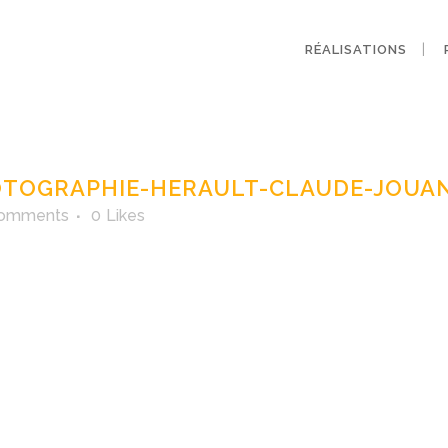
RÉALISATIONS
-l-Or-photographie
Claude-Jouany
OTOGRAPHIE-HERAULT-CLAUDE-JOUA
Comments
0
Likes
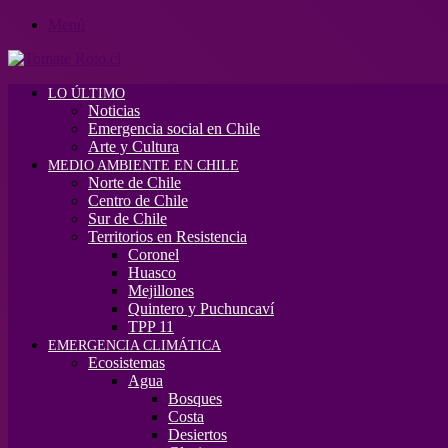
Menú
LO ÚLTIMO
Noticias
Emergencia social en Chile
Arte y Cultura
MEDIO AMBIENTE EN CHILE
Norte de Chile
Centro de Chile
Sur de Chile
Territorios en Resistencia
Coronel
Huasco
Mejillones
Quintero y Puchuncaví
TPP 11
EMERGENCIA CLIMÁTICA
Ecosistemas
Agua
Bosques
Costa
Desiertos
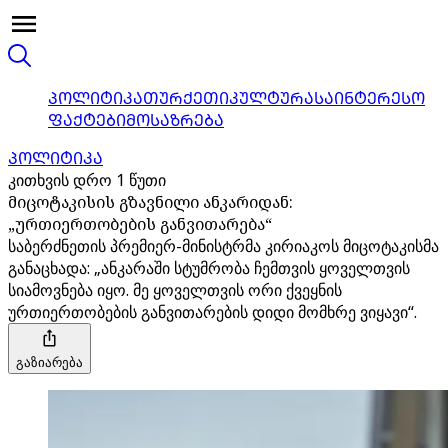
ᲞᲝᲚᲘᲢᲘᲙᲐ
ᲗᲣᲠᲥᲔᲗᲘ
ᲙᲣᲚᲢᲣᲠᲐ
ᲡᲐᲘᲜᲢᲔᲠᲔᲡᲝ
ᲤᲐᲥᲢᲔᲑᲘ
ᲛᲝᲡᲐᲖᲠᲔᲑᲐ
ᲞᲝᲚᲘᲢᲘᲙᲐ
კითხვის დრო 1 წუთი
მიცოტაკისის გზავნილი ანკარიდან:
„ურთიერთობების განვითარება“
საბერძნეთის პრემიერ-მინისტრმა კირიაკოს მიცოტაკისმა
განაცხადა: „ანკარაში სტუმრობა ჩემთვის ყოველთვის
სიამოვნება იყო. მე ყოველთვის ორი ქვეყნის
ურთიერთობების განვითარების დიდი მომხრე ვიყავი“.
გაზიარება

———

## [Task]
Would you write out exactly the lines of the data from the one holding "Claude-Jouany" to the final line, both included, with pictures left out?

## [Written response]
Claude-Jouany
OTOGRAPHIE-HERAULT-CLAUDE-JOUA
Comments
0
Likes
Menú
LO ÚLTIMO
Noticias
Emergencia social en Chile
Arte y Cultura
MEDIO AMBIENTE EN CHILE
Norte de Chile
Centro de Chile
Sur de Chile
Territorios en Resistencia
Coronel
Huasco
Mejillones
Quintero y Puchuncaví
TPP 11
EMERGENCIA CLIMÁTICA
Ecosistemas
Agua
Bosques
Costa
Desiertos
ᲞᲝᲚᲘᲢᲘᲙᲐ
ᲗᲣᲠᲥᲔᲗᲘ
ᲙᲣᲚᲢᲣᲠᲐ
ᲡᲐᲘᲜᲢᲔᲠᲔᲡᲝ
ᲤᲐᲥᲢᲔᲑᲘ
ᲛᲝᲡᲐᲖᲠᲔᲑᲐ
ᲞᲝᲚᲘᲢᲘᲙᲐ
კითხვის დრო 1 წუთი
მიცოტაკისის გზავნილი ანკარიდან:
„ურთიერთობების განვითარება“
საბერძნეთის პრემიერ-მინისტრმა კირიაკოს მიცოტაკისმა
განაცხადა: „ანკარაში სტუმრობა ჩემთვის ყოველთვის
სიამოვნება იყო. მე ყოველთვის ორი ქვეყნის
ურთიერთობების განვითარების დიდი მომხრე ვიყავი“.
გაზიარება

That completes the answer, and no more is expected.